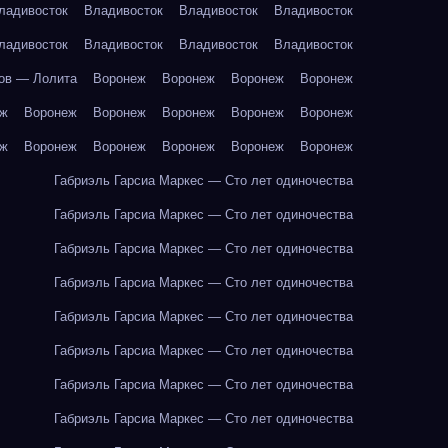
ладивосток
Владивосток
Владивосток
Владивосток
ладивосток
Владивосток
Владивосток
Владивосток
ов — Лолита
Воронеж
Воронеж
Воронеж
Воронеж
еж
Воронеж
Воронеж
Воронеж
Воронеж
Воронеж
еж
Воронеж
Воронеж
Воронеж
Воронеж
Воронеж
Габриэль Гарсиа Маркес — Сто лет одиночества
Габриэль Гарсиа Маркес — Сто лет одиночества
Габриэль Гарсиа Маркес — Сто лет одиночества
Габриэль Гарсиа Маркес — Сто лет одиночества
Габриэль Гарсиа Маркес — Сто лет одиночества
Габриэль Гарсиа Маркес — Сто лет одиночества
Габриэль Гарсиа Маркес — Сто лет одиночества
Габриэль Гарсиа Маркес — Сто лет одиночества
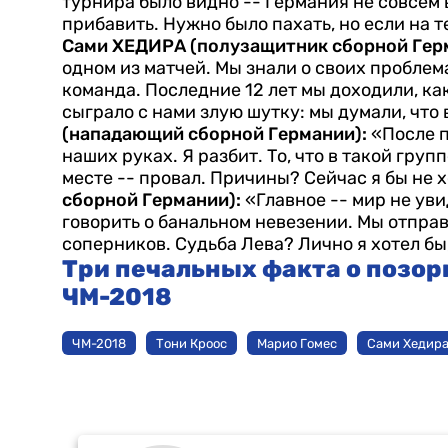
турнира было видно -- Германия не совсем 
прибавить. Нужно было пахать, но если на 
Сами ХЕДИРА (полузащитник сборной Гер
одном из матчей. Мы знали о своих проблем
команда. Последние 12 лет мы доходили, ка
сыграло с нами злую шутку: мы думали, что 
(нападающий сборной Германии):
«После п
наших руках. Я разбит. То, что в такой гр
месте -- провал. Причины? Сейчас я бы не х
сборной Германии):
«Главное -- мир не ув
говорить о банальном невезении. Мы отправ
соперников. Судьба Лева? Лично я хотел бы
Три печальных факта о позор
ЧМ-2018
ЧМ-2018
Тони Кроос
Марио Гомес
Сами Хедир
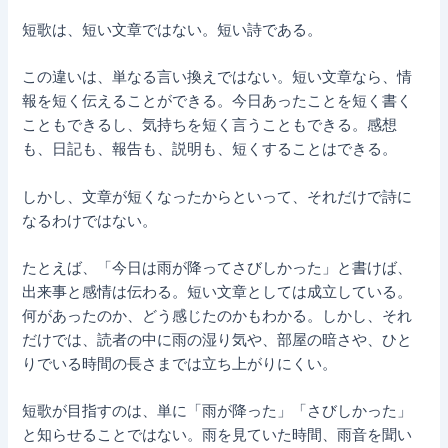
短歌は、短い文章ではない。短い詩である。
この違いは、単なる言い換えではない。短い文章なら、情
報を短く伝えることができる。今日あったことを短く書く
こともできるし、気持ちを短く言うこともできる。感想
も、日記も、報告も、説明も、短くすることはできる。
しかし、文章が短くなったからといって、それだけで詩に
なるわけではない。
たとえば、「今日は雨が降ってさびしかった」と書けば、
出来事と感情は伝わる。短い文章としては成立している。
何があったのか、どう感じたのかもわかる。しかし、それ
だけでは、読者の中に雨の湿り気や、部屋の暗さや、ひと
りでいる時間の長さまでは立ち上がりにくい。
短歌が目指すのは、単に「雨が降った」「さびしかった」
と知らせることではない。雨を見ていた時間、雨音を聞い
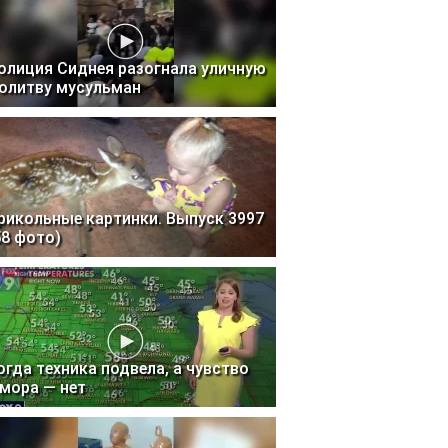
олиция Сиднея разогнала уличную
олитву мусульман
рикольные картинки. Выпуск 3997
58 фото)
огда техника подвела, а чувство
мора — нет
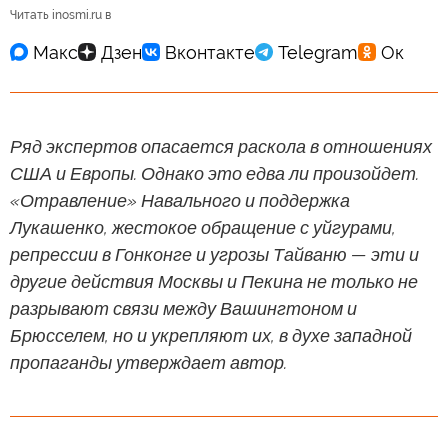
Читать inosmi.ru в
Ряд экспертов опасается раскола в отношениях
США и Европы. Однако это едва ли произойдет.
«Отравление» Навального и поддержка
Лукашенко, жестокое обращение с уйгурами,
репрессии в Гонконге и угрозы Тайваню — эти и
другие действия Москвы и Пекина не только не
разрывают связи между Вашингтоном и
Брюсселем, но и укрепляют их, в духе западной
пропаганды утверждает автор.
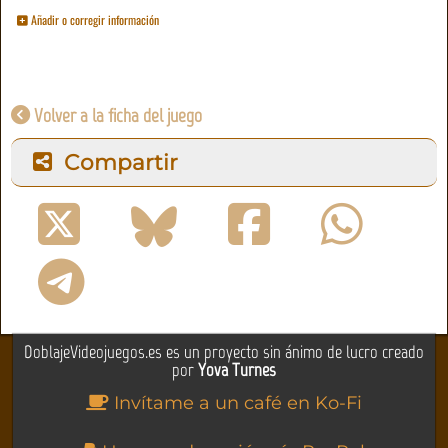
Añadir o corregir información
Volver a la ficha del juego
Compartir
DoblajeVideojuegos.es es un proyecto sin ánimo de lucro creado
por
Yova Turnes
Invítame a un café en Ko-Fi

EXERCISE INSTRUCTIONS
Each line of the listing above that contains the word "Германии" counts once; please give the total and nothing more.

TASK OUTPUT
2